April 2, 2013 in Features, Health

United in the fight

Cancer survivor credits program linking him with another man diagnosed with disease
Thaddeus Miller Mcclatchy-Tribune
 

LOS BANOS, Calif. – Curtis Fournier said receiving news from a doctor that you have cancer can send you into a whirlwind of emotions. He ought to know – he heard the news twice on the same day.

“I asked that question basically every cancer patient asks when they hear ‘stage four,’ ” the 50-year-old said. “Am I going to die?”

Fournier said a Relay for Life program, Man to Man, gave him solace and played a role in his recovery. The American Cancer Society hooked Fournier up with a fellow survivor, who showed him the ropes. Relay for Life organizers said there are a slew of programs for those dealing with a cancer diagnosis.

The swimming pool contractor said he first felt some abdominal pain in 2010 and, like many men, he ignored it for a few months until he passed blood in his urine.
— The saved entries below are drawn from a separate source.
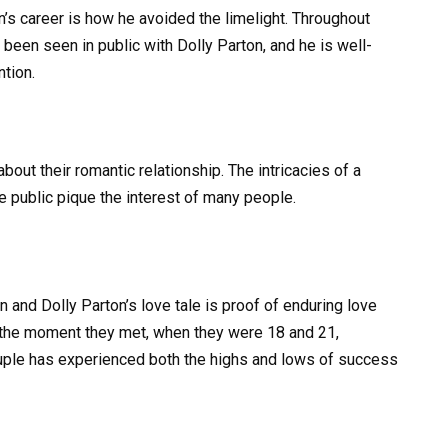
n’s career is how he avoided the limelight. Throughout
 been seen in public with Dolly Parton, and he is well-
tion.
out their romantic relationship. The intricacies of a
he public pique the interest of many people.
 and Dolly Parton’s love tale is proof of enduring love
m the moment they met, when they were 18 and 21,
ouple has experienced both the highs and lows of success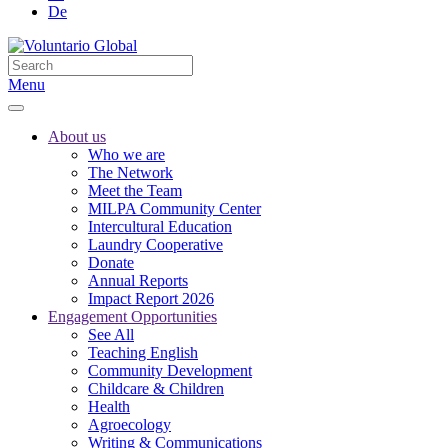
De
Menu
About us
Who we are
The Network
Meet the Team
MILPA Community Center
Intercultural Education
Laundry Cooperative
Donate
Annual Reports
Impact Report 2026
Engagement Opportunities
See All
Teaching English
Community Development
Childcare & Children
Health
Agroecology
Writing & Communications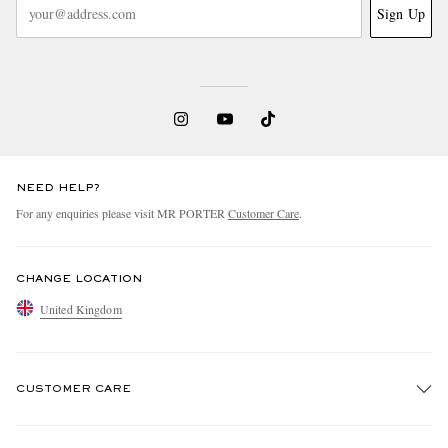
Sign Up
NEED HELP?
For any enquiries please visit MR PORTER
Customer Care
.
CHANGE LOCATION
United Kingdom
CUSTOMER CARE
Track An Order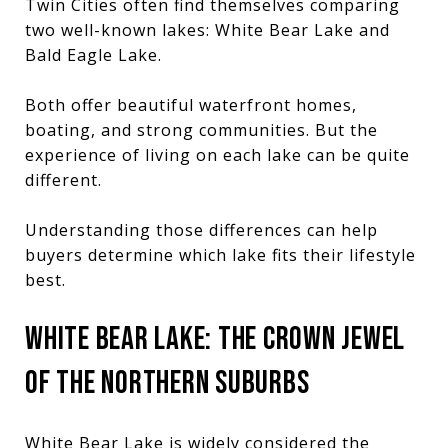
Twin Cities often find themselves comparing
two well-known lakes: White Bear Lake and
Bald Eagle Lake.
Both offer beautiful waterfront homes,
boating, and strong communities. But the
experience of living on each lake can be quite
different.
Understanding those differences can help
buyers determine which lake fits their lifestyle
best.
WHITE BEAR LAKE: THE CROWN JEWEL
OF THE NORTHERN SUBURBS
White Bear Lake is widely considered the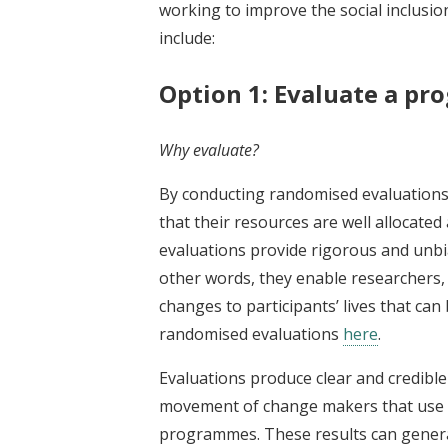
working to improve the social inclusio
include:
Option 1: Evaluate a p
Why evaluate?
By conducting randomised evaluations,
that their resources are well allocated
evaluations provide rigorous and unbia
other words, they enable researchers, 
changes to participants’ lives that c
randomised evaluations
here
.
Evaluations produce clear and credible
movement of change makers that use ri
programmes. These results can generat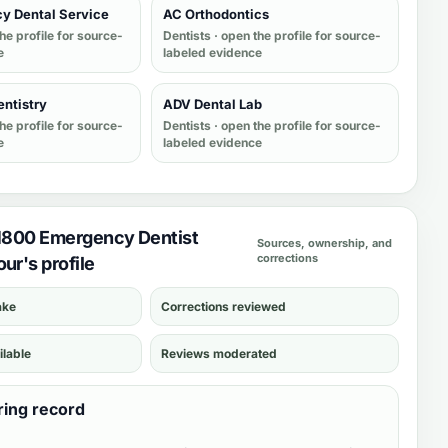
y Dental Service
AC Orthodontics
he profile for source-
Dentists
· open the profile for source-
e
labeled evidence
entistry
ADV Dental Lab
he profile for source-
Dentists
· open the profile for source-
e
labeled evidence
 1800 Emergency Dentist
Sources, ownership, and
corrections
ur's profile
ake
Corrections reviewed
ilable
Reviews moderated
ring record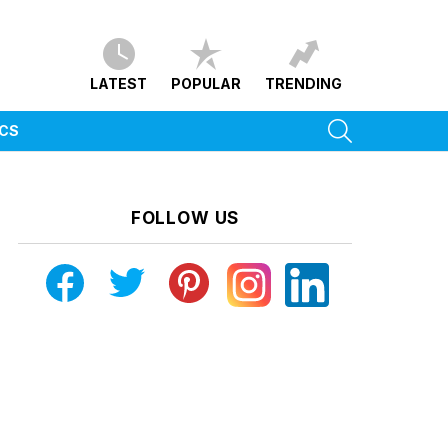
LATEST
POPULAR
TRENDING
SEARCH
ICS
FOLLOW US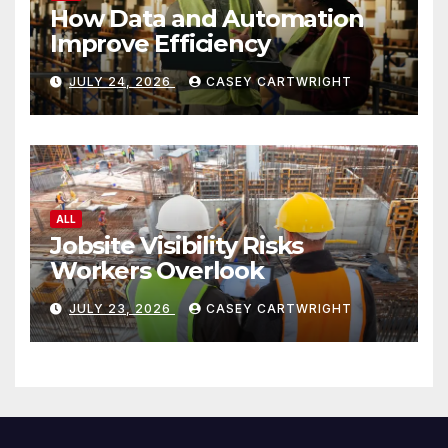
How Data and Automation
Improve Efficiency
JULY 24, 2026
CASEY CARTWRIGHT
ALL
Jobsite Visibility Risks
Workers Overlook
JULY 23, 2026
CASEY CARTWRIGHT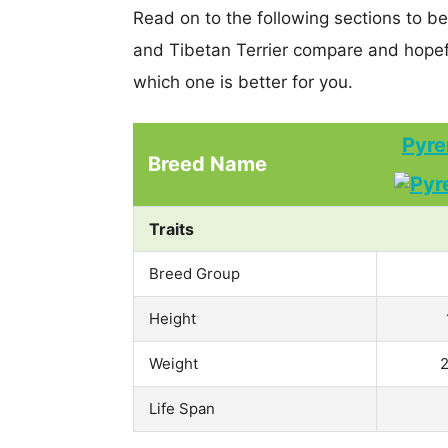
Read on to the following sections to 
and Tibetan Terrier compare and hopef
which one is better for you.
Pyre
Breed Name
Traits
Breed Group
Height
Weight
2
Life Span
His urologist ordered a CT scan; he had a 4-inch, cigar-shaped tumor on his kidney.

“They said, just because of the size and location, we’re going to remove it,” Fournier said. “We’re not even going to try to treat it.”

The same day, his lab work came back with a high prostate-specific antigen count. The screening test, which would read normal between 1 and 4, showed he was at 259. Fournier had to undergo more testing to confirm the diagnosis unrelated to the cancer in his kidney.

“We had probably the four longest days of our lives to find out the answer,” Fournier said. “They told us that I had stage-four prostate cancer that had metastasized and gone into my lymph nodes.”

Doctors gave him three years to live, he said, adding he second-guessed his chances of ever seeing a grandchild from one of his three sons.

The Man to Man program, he said, was a way to ask all the candid questions he was hesitant to ask his mostly female oncologists. “I’ve been married to my wife – we’re working on 32 years next month,” Fournier said. “It’s hard for me to ask questions like, ‘What about my sex life?’ ”

It was easy to ask a man who has had all of the experiences, he said. His confidante was also a good source for what side effects to expect from medication.

He credited Cancer Society programs, family support and the work of doctors with his progress. The best part of the American Cancer Society’s programs is that they are all free, he said.

“It won’t cost you a dime. That’s why we relay,” he said, referring to the Los Banos Relay for Life event that raised more than $100,000 for cancer research and programs last year.

Programs are available for women, too. Reach to Recovery is a support program for women facing any stage of breast cancer.

Survivors who want access to any of the American Cancer Society’s free programs, call the 24-hour hotline at (800) ACS-2345.

Fournier is coming up on three years of treatment, has a 20-month-old granddaughter named Abby and twin grandchildren on the way. He’s serving as a “Hero of Hope,” a survivor recruited by the Cancer Society for speaking engagements.

It’s not all rainbows and waterfalls for Fournier, who said he heard in February the tumor on his kidney has returned. Doctors can’t surgically remove any more, he said, so he’ll be moving to a chemical treatment.

Fournier said he’s an unusual case, because of the two types of unrelated cancer. He’s on a relatively new drug. He described his approach to dealing with his health in a commonly used Relay for Life saying.

“Celebrate life, remember the ones we’ve lost, and fight back,” Fournier said. “I’m always in the fight back mode.”